▶ **Brief**: Which lines in the records below include the word "body"? Report each of them in full.

[Saved entries]
* * *
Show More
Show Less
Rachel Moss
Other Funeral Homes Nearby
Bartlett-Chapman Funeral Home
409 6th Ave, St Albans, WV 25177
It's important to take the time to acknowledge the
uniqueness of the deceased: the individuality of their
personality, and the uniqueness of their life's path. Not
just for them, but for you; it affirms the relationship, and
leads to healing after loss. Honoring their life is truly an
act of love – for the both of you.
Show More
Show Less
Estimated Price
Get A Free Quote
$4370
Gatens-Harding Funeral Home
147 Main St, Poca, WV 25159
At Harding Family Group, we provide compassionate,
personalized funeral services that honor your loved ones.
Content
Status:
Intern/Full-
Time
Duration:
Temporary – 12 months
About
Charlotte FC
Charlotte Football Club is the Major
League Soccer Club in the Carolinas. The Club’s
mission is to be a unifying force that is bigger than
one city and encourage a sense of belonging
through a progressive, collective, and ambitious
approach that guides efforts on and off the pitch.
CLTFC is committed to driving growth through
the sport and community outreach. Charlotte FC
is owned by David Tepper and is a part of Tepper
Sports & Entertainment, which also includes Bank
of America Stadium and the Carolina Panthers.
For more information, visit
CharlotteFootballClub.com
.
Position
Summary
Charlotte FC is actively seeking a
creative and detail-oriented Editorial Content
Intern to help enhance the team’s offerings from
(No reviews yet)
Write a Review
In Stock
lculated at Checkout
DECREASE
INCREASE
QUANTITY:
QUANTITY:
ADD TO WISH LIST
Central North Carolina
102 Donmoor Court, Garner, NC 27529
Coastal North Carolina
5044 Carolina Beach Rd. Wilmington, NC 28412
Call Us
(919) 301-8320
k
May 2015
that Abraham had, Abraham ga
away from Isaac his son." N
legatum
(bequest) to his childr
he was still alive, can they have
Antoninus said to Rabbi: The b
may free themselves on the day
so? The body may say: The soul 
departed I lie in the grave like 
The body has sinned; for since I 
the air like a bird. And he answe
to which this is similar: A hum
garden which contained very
* * *
▶ **Finished exercise**:
so? The body may say: The soul 
The body has sinned; for since I 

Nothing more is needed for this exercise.